49th street. Less than a block behind them and gaining speed, the T-Rex followed.

 

 

"Turn right at Saks! Turn right!"

"Hang on!"

 

 

David did a hard right turn as he reached 5th Avenue and –for one long horrifying moment—the bike looked like it was going to skid right into Rockefeller Center . It righted itself at the very last instant and David drove northwards.

David risked a second to glance behind him to see if he could see their pursuer. Not seeing it for the moment, he turned to face forward.

With a scream, David slammed on the breaks, nearly causing Barry to catapult forwards.

"What the fuck are you doing David! Why the fuck did you sto—oh shit…."

Standing in the middle of the road about 300 feet in front of them was another T-Rex.

The second T-Rex just stared at the duo, tilting its head back and forth, obviously very confused by the appearance of the two of them.

Behind David and Barry, there was the sound of loud roars.

Very, very close behind them.

The second dinosaur perked up its head in shock as it heard the roars.

The first dinosaur came charging around the corner.

Unlike David and Barry, it did not have quite as much luck as they did and skidded slightly, slamming sidewise into a parked car.

The car was flung off the road and, seemingly in slow motion, cartwheeled several times through the air and disappeared from view as it went into the sunken plaza of Rockefeller Center. There was the sound of shattering glass and tearing metal and collapsing masonry

The first T-Rex stopped and stared at the second one. Growling softly, it began to slowly walk forward.

The second T-Rex reared back its head and hissed and then began walking forwards as well.

The two dinosaurs began to slowly pick up speed as they came towards each other.

David and Barry stared back and forth between the two of them.

"Oh God….oh God….oh God…." whimpered Barry.

David stared straight ahead, a hard look on his face. Seemingly coming to a decision, he nodded his head and bent low over the handlebars of the bike.

"Barry.", said David grimly "Hold on very, very tightly"

"Huh? What are you --ohmygodyoucannotbeserious!" screamed Barry as David revved up the bike.

With Barry still screaming, the bike shot forwards.

The two T-Rexes—now completely oblivious of the two humans on the bike between them—ran at each other, roaring and gnashing their teeth.

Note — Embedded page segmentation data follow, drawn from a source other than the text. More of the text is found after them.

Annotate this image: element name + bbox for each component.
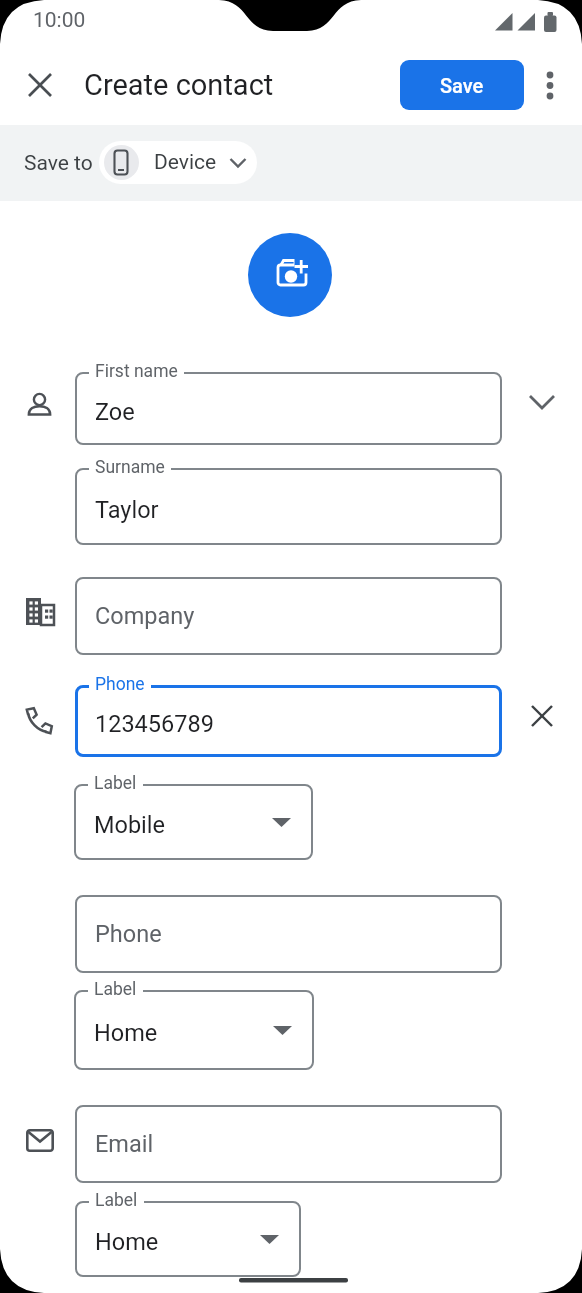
staticText: Home bbox=[95, 1228, 159, 1256]
button[interactable]: Zoe bbox=[75, 372, 502, 445]
button[interactable]: Home bbox=[74, 990, 314, 1070]
button[interactable]: Save bbox=[400, 60, 524, 110]
staticText: Create contact bbox=[84, 68, 274, 102]
staticText: Zoe bbox=[95, 398, 135, 426]
staticText: Taylor bbox=[95, 496, 159, 524]
button[interactable] bbox=[248, 233, 332, 317]
staticText: Home bbox=[94, 1019, 158, 1047]
button[interactable]: Email bbox=[75, 1105, 502, 1183]
staticText: Label bbox=[94, 773, 137, 794]
button[interactable]: Home bbox=[75, 1201, 301, 1277]
button[interactable]: Mobile bbox=[74, 784, 313, 860]
staticText: Save bbox=[440, 74, 484, 97]
staticText: 123456789 bbox=[95, 710, 214, 738]
button[interactable]: Company bbox=[75, 577, 502, 655]
button[interactable]: 123456789 bbox=[75, 685, 502, 757]
button[interactable] bbox=[24, 69, 56, 101]
staticText: Phone bbox=[95, 674, 145, 695]
staticText: Surname bbox=[95, 457, 165, 478]
staticText: Mobile bbox=[94, 811, 166, 839]
button[interactable] bbox=[536, 71, 564, 99]
staticText: 10:00 bbox=[33, 8, 86, 33]
staticText: Company bbox=[95, 602, 195, 630]
staticText: Phone bbox=[95, 920, 162, 948]
staticText: First name bbox=[95, 361, 178, 382]
staticText: Email bbox=[95, 1130, 154, 1158]
staticText: Device bbox=[154, 150, 217, 175]
staticText: Label bbox=[94, 979, 137, 1000]
button[interactable]: Phone bbox=[75, 895, 502, 973]
button[interactable] bbox=[529, 703, 555, 729]
button[interactable]: Taylor bbox=[75, 468, 502, 545]
button[interactable] bbox=[526, 388, 558, 416]
button[interactable]: Device bbox=[99, 141, 257, 184]
staticText: Label bbox=[95, 1190, 138, 1211]
staticText: Save to bbox=[24, 151, 93, 176]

The bike shot forward towards the second T-Rex --

--and drove under it, right between its legs….

Barely managing to avoid a thrashing tail, the bike roared forward and shot past 51st Street.

David glanced into the rearview mirror.

The two T-Rexes slammed into each, biting and clawing at each other. With a roar that echoed throughout the street, the two collapsed to their side—

--right into St. Patrick’s Cathedral.

Shattered masonry and debris of all kinds went flying in every direction as the two T-Rexes collapsed to the ground, still biting and clawing.

In agonizing slow motion, David saw one of the Cathedral’s famous spires shift... and…move…and finally…collapse.

With a crash that actually shook the ground, the spire fell on top of the two T-Rexes, raising an immense cloud of dust that billowed up into the air and blocked the two dinosaurs—as well as most of Rockefeller Center—from view.

The bike continued to speed northwards up 5th Avenue.

 

 

"YOU ARE COMPLETELY INSANE!" shrieked Barry.

"Hey—it worked, didn’t it?"

"You are single-handedly responsible for destroying TWO national landmarks!"

"Wasn’t me that did that. And I’m pretty sure that Rockefeller Centre came through more or less in one piece."

"St Patrick’s Cathedral is destroyed!"

"But it killed two T-Rexes in the process! Heh—almost like it was God’s Will"

"Oy vey…."

"Exactly."

 

The motorcycle— with Barry and David still yelling at each other-- drove past 59th Avenue and into the Central Park area of Manhattan.

High overhead, a pterodactyl shrieked and wheeled through the sky.